Aggregate GEX suggests a move to $108 with some downward resistance around $100.
9/1 and 9/8 both show strong upward resistance around $110-$112, which confirms that $108 could be our highest move for price before then.
9/15 opens the door for more movement, possibly to $115. I don't like the lack of downward resistance here. If price does drop, there's not much from GEX which would slow down the move.
Although 10/20 is a ways out, $95 seems to be the only target on the chart. There's resistance at $90 and $110.
Let's get a roundup of what the whales (options traders who trade a lot of contracts at once) are doing:
- 9/1: Bullish on $105, bearish on $110
- 9/8: Bullish on $105
- 9/15: Bullish on $105/$110, bearish on $100/$120
- 10/20: Bearish on $105/$110
Dark pool data for AMD shows bearish sentiment still very strong with the biggest level at, you guessed it, $108. Levels fall off quickly past $112.
As usual, TSLA does not disappoint when you're looking for crazy swings and volatility. 🙃 The flow was bullish all week and then Friday afternoon saw a massive surge in bullish calls:
Options volume increased last week and TSLA has a tremendously low IV rank of around 7%. Dealer greek buildup looks bullish with dealers going short (customers long) for Thursday and Friday. Options are also priced for an upward move.
TSLA's vanna is overall positive, but mainly due to a ton of bets made for 2025. 9/15 and 10/20 have negative vanna and this should push price higher if IV expands. 9/15 looks bearish from a dealer OI perspective, but it turns bullish for 10/20.

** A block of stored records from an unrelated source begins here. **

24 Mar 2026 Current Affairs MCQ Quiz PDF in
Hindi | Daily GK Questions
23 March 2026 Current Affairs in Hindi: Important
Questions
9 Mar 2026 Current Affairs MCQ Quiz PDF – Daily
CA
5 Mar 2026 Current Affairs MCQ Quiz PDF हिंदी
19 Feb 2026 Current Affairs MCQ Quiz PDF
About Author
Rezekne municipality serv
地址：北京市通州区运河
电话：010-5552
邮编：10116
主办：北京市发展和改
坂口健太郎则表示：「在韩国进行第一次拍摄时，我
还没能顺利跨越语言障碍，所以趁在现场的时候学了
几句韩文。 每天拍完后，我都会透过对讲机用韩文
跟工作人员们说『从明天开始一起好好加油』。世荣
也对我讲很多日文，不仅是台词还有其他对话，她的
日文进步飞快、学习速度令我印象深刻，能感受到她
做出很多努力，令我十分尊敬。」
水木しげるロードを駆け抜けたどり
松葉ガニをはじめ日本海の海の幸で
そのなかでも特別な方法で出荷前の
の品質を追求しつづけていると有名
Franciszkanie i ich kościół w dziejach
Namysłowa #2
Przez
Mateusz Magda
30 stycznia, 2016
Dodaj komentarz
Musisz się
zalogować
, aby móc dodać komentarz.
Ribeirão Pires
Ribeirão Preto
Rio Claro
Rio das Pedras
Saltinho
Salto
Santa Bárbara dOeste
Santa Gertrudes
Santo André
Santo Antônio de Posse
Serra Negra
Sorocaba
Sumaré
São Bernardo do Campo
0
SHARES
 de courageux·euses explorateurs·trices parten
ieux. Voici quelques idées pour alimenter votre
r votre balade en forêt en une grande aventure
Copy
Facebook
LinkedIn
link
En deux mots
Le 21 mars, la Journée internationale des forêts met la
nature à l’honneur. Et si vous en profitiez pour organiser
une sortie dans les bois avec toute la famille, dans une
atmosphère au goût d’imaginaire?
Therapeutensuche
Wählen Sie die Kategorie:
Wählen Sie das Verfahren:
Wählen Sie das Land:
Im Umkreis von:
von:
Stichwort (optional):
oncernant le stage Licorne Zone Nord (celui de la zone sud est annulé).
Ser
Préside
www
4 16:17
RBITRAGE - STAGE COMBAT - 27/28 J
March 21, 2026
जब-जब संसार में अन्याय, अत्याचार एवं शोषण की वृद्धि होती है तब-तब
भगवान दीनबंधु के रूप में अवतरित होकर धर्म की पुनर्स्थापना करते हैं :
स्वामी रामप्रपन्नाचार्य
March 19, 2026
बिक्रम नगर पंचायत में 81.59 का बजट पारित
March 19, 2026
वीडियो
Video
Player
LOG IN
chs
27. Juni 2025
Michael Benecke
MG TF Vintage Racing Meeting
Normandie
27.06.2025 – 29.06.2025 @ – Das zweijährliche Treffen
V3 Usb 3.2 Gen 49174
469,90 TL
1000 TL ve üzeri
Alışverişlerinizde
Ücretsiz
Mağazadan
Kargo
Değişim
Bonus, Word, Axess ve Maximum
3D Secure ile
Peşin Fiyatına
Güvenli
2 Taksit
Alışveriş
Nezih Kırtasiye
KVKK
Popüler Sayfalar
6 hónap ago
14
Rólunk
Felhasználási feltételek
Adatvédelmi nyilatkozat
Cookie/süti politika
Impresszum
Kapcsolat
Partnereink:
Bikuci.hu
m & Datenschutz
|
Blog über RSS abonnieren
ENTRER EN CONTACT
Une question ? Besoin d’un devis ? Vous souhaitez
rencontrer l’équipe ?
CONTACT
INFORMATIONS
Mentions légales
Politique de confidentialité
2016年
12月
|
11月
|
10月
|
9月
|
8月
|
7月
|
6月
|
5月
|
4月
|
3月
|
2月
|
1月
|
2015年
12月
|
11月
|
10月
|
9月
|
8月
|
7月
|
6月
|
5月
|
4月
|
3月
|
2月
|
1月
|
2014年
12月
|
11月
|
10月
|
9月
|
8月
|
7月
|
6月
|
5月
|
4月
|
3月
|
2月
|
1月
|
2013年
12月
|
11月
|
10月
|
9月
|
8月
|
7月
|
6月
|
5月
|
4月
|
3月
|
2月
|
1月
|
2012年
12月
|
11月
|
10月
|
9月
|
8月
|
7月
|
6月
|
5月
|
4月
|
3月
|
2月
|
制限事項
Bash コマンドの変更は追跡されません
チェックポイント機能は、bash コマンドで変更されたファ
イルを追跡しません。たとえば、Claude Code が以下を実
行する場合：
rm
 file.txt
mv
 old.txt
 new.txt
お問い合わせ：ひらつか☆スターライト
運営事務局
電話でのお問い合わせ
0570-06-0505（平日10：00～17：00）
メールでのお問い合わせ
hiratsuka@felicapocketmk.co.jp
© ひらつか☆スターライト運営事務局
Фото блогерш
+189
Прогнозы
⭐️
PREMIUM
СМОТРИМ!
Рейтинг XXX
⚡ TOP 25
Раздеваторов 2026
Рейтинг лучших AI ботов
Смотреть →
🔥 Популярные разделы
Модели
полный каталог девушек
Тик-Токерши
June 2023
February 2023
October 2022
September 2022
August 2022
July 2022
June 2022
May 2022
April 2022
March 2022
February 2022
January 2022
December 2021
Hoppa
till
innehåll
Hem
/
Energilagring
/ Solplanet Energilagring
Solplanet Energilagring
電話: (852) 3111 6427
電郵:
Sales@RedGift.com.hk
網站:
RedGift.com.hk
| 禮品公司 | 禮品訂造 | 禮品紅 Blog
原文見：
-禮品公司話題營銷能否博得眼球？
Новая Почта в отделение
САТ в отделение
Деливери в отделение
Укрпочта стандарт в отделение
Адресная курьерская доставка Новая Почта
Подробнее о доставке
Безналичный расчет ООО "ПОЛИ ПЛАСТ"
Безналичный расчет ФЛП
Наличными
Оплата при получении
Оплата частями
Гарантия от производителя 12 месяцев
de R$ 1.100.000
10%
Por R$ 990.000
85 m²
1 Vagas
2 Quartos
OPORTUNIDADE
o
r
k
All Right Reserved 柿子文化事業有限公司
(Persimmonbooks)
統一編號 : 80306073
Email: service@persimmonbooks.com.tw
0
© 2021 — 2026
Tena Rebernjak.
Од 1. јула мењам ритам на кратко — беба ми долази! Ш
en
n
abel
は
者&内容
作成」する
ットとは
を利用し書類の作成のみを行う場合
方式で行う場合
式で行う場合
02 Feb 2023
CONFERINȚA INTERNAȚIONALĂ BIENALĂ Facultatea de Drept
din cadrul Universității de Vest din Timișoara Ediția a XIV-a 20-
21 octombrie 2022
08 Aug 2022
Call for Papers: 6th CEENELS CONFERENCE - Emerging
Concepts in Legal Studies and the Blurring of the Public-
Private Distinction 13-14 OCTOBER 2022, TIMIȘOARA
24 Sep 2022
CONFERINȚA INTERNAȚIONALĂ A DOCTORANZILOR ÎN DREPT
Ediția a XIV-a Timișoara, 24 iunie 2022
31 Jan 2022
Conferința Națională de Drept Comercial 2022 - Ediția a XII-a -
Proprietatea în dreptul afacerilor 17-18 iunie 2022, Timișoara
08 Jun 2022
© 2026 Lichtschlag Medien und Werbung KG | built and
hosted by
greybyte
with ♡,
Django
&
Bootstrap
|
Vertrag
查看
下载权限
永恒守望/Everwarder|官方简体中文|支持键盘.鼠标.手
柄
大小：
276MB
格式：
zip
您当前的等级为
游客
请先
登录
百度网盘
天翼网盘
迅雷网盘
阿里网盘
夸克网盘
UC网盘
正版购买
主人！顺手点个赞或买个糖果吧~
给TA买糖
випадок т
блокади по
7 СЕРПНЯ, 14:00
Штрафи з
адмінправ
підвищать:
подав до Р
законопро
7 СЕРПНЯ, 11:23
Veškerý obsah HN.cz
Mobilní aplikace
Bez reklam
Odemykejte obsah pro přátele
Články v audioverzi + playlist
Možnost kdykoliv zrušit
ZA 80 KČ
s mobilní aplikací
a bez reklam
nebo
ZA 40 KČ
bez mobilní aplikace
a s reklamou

I've been paying attention to TSLA's $270 strike lately as it keeps coming up on GEX charts, but the aggregate GEX points to something different today.
The biggest price magnets show up at $230, $240, and $250. We're at $242 during pre-market trading today and there's a fair amount of resistance just underneath the current price. A run to $250 is certainly possible.
9/1 and 9/8 GEX strongly suggest a move to $250. However, $270 shows up as the biggest level for 9/15:
10/20 is still far out, but our biggest magnets for price sit around $230-$240. Dealer OI suggests this expiration is bullish, so this is going to be interesting to watch. Then again, TSLA has so much mixed data and it's a difficult one to trade.
What are the whales doing?
- 9/1: $230 has gone bullish through the roof starting Friday
- 9/8: $230 is the most bullish, but almost all strikes are trending bullish
- 9/15: Extremely bullish on $270. Off the chart bullish. Seriously bananas.
- 10/20: Bullish on $220, bearish on $250 (but $250 is trending bullish)
Dark pool data shows bearish sentiment with the biggest level around $231. Volume gets very light above $249.
AMD and TSLA both look like they want to make small runs before falling back to their current levels.
For AMD, this looks like a run to around $108-$110 by 9/15 and then perhaps back to $95-$100 by 10/20.
For TSLA, a run to $250 looks like a decent probability by 9/15. I'm doubtful on $270 by that time, but TSLA has surprised me many times before. 10/20 suggests we're getting stuck back around $230-$240.
My trades are fairly light right now and they're all targeting 9/15. I have a short put for AMD at $105 and covered calls at $108. My TSLA shares are uncovered. My investment moves over into SGOV look like they might be in a good spot for a little while.
Although earnings season is winding down, there is a lot happening in the world right now that is worth watching for changes. Interest rate hikes are certainly top of mind for me. Increasing consumer debt is another problem that manifests itself in different ways.
If you want to see what's really happening in the automotive market, especially with reposessions and a potential UAW strike, I recommend Car Questions Answered over on YouTube. (I'm just a fan of his content and honesty. I don't have any affiliation with his channel!)